---------- RECORDS SUPPLIED
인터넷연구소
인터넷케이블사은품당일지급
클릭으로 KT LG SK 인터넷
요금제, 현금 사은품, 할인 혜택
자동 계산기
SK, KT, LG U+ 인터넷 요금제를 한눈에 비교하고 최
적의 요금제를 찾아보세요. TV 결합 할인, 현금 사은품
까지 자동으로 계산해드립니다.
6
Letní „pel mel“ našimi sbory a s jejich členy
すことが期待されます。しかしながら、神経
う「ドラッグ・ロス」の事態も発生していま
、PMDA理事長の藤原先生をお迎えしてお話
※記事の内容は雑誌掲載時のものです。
--------------------
---------- RECORDS SUPPLIED
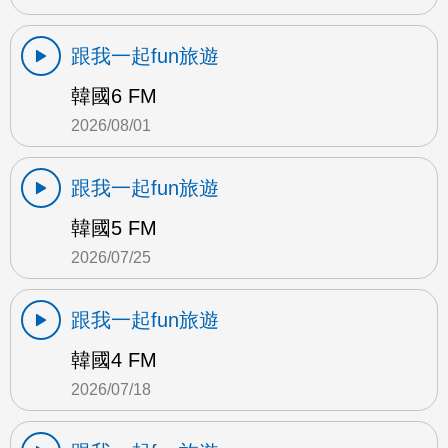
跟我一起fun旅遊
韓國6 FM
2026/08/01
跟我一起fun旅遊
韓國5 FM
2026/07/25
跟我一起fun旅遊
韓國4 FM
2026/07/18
--------------------
Every line of the entries above that holds "요금제를" should be copied out.

SK, KT, LG U+ 인터넷 요금제를 한눈에 비교하고 최
적의 요금제를 찾아보세요. TV 결합 할인, 현금 사은품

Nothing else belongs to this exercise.